Partially Premixed Combustion at High Load using Gasoline and Ethanol, a Comparison with Diesel 2009-01-0944
This paper is the follow up of a previous work and its target is to demonstrate that the best fuel for a Compression Ignition engine has to be with high Octane Number.
An advanced injection strategy was designed in order to run Gasoline in a CI engine. At high load it consisted in injecting 54 % of the fuel very early in the pilot and the remaining around TDC; the second injection is used as ignition trigger and an appropriate amount of cool EGR has to be used in order to avoid pre-ignition of the pilot. Substantially lower NOx, soot and specific fuel consumption were achieved at 16.56 bar gross IMEP as compared to Diesel. The pressure rise rate did not constitute any problem thanks to the stratification created by the main injection and a partial overlap between start of the combustion and main injection. Ethanol gave excellent results too; with this fuel the maximum load was limited at 14.80 bar gross IMEP because of hardware issues.
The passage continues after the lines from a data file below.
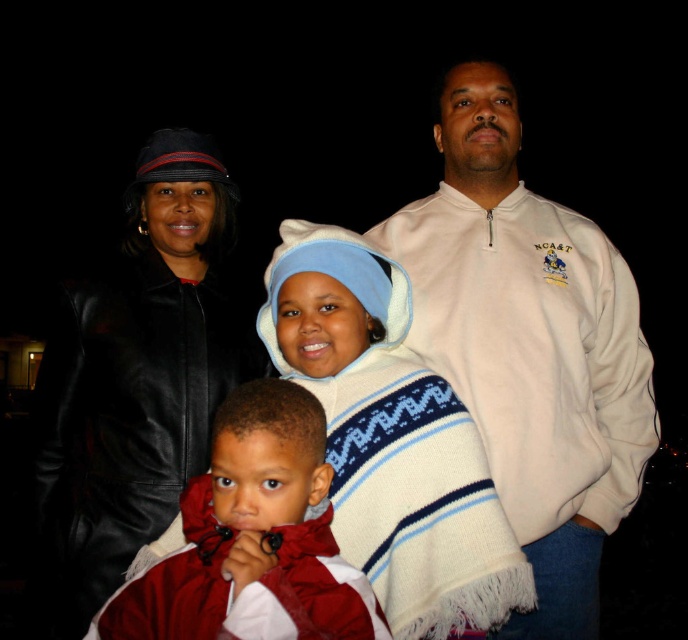 You are standing in the image and want to touch the point at coordinates (528, 346). What object will your finger land on?

The point at coordinates (528, 346) is on the white fleece jacket at upper right.

You are trying to decide which jacket to wear for a cold evening. You notice the white knitted sweater at center and the red fleece jacket at center in the image. Which one appears larger?

The white knitted sweater at center is bigger than the red fleece jacket at center, so the white knitted sweater at center would be the larger option.

In the nighttime family photo, there is a point marked at coordinates (528,346). What object is located at this point?

The point at coordinates (528,346) marks the white fleece jacket at upper right. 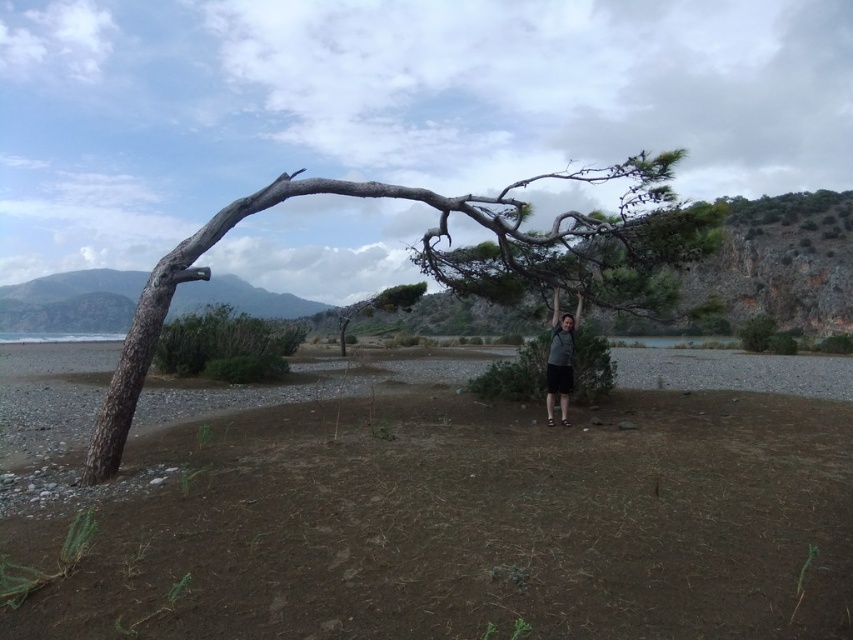 You are standing in the outdoor scene and want to move from the gray bark tree at center to the dark gray fabric shirt at center. Which direction should you move to get closer to the shirt?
Applying the commonly used PPC injection strategies to Gasoline resulted in higher pressure oscillations after combustion and the heat transfer was enhanced. It was shown that this problem can be somehow solved by employing a late pilot injection, unfortunately the combustion is diffusion controlled and there is an increase in fuel consumption as compared to the strategy previously described.
The viability of having low fuel consumption, NOx, soot and pressure rise rate using high ON fuels in a CI engine was demonstrated using a Scania single cylinder truck engine with 2 liters displacement volume running at 1100 rpm.